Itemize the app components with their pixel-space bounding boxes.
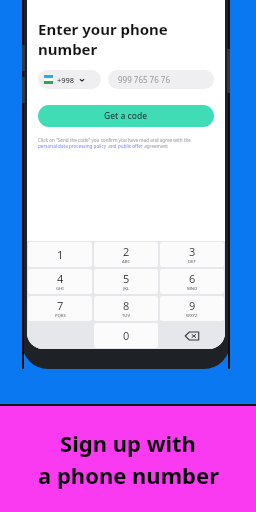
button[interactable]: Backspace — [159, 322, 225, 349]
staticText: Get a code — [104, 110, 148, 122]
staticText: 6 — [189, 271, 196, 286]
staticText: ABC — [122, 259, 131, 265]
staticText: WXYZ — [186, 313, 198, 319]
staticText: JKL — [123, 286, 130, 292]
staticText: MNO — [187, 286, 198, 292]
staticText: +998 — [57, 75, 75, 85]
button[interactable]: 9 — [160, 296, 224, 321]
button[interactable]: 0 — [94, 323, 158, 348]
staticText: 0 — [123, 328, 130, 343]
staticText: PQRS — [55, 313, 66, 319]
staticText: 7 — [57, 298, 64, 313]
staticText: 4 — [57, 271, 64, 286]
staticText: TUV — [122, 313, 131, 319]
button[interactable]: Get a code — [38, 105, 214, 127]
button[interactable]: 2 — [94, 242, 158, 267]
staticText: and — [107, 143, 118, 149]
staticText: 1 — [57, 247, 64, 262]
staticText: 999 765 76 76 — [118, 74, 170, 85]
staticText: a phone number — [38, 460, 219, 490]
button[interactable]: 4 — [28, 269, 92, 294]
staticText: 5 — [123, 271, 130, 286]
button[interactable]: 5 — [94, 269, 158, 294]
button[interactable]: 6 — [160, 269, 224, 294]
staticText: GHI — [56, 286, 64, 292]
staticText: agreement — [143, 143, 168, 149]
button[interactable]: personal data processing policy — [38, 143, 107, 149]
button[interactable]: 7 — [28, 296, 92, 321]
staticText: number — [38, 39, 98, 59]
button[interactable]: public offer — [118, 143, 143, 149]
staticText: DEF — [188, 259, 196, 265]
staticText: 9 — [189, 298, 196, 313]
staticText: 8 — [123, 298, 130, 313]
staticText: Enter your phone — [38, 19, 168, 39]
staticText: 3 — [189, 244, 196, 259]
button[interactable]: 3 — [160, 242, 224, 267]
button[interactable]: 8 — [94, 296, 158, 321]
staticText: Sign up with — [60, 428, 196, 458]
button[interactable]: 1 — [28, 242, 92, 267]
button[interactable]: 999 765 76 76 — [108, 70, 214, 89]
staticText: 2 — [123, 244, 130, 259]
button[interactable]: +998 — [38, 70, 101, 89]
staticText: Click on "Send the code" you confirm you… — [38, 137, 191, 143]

**EXERCISE AIM:**
Leave every picture out and output the records exactly.

**RESPONSE:**
Itemize the app components with their pixel-space bounding boxes.
button[interactable]: Backspace — [159, 322, 225, 349]
staticText: Get a code — [104, 110, 148, 122]
staticText: 6 — [189, 271, 196, 286]
staticText: ABC — [122, 259, 131, 265]
staticText: WXYZ — [186, 313, 198, 319]
staticText: JKL — [123, 286, 130, 292]
staticText: MNO — [187, 286, 198, 292]
staticText: +998 — [57, 75, 75, 85]
button[interactable]: 9 — [160, 296, 224, 321]
button[interactable]: 0 — [94, 323, 158, 348]
staticText: 0 — [123, 328, 130, 343]
staticText: PQRS — [55, 313, 66, 319]
staticText: 7 — [57, 298, 64, 313]
staticText: 4 — [57, 271, 64, 286]
staticText: TUV — [122, 313, 131, 319]
button[interactable]: Get a code — [38, 105, 214, 127]
button[interactable]: 2 — [94, 242, 158, 267]
staticText: and — [107, 143, 118, 149]
staticText: 1 — [57, 247, 64, 262]
staticText: 999 765 76 76 — [118, 74, 170, 85]
staticText: a phone number — [38, 460, 219, 490]
button[interactable]: 4 — [28, 269, 92, 294]
staticText: 5 — [123, 271, 130, 286]
button[interactable]: 5 — [94, 269, 158, 294]
button[interactable]: 6 — [160, 269, 224, 294]
staticText: GHI — [56, 286, 64, 292]
staticText: agreement — [143, 143, 168, 149]
button[interactable]: personal data processing policy — [38, 143, 107, 149]
button[interactable]: 7 — [28, 296, 92, 321]
staticText: number — [38, 39, 98, 59]
button[interactable]: public offer — [118, 143, 143, 149]
staticText: DEF — [188, 259, 196, 265]
staticText: 9 — [189, 298, 196, 313]
staticText: 8 — [123, 298, 130, 313]
staticText: Enter your phone — [38, 19, 168, 39]
staticText: 3 — [189, 244, 196, 259]
button[interactable]: 3 — [160, 242, 224, 267]
button[interactable]: 8 — [94, 296, 158, 321]
staticText: Sign up with — [60, 428, 196, 458]
button[interactable]: 1 — [28, 242, 92, 267]
button[interactable]: 999 765 76 76 — [108, 70, 214, 89]
staticText: 2 — [123, 244, 130, 259]
button[interactable]: +998 — [38, 70, 101, 89]
staticText: Click on "Send the code" you confirm you… — [38, 137, 191, 143]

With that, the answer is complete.